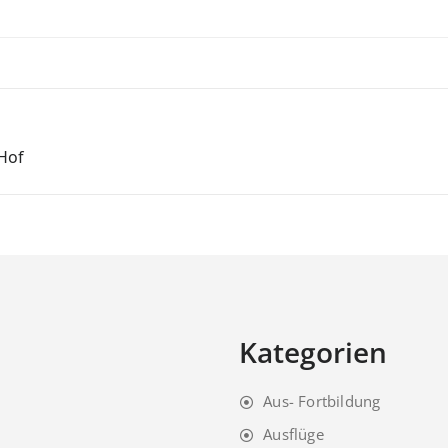
 Hof
Kategorien
Aus- Fortbildung
Ausflüge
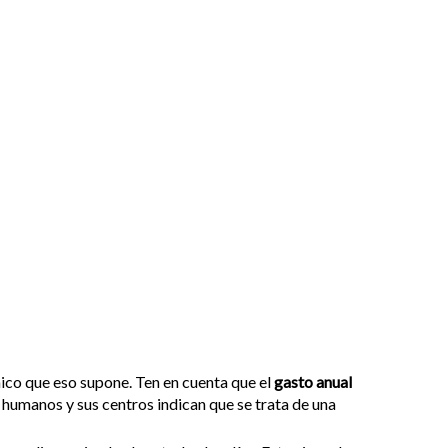
mico que eso supone. Ten en cuenta que el
gasto anual
 humanos y sus centros indican que se trata de una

· · · ·

Aim of the task - Return each record exactly as given, excluding any image.

Response -
 Hof
Kategorien
Aus- Fortbildung
Ausflüge
mico que eso supone. Ten en cuenta que el
gasto anual
 humanos y sus centros indican que se trata de una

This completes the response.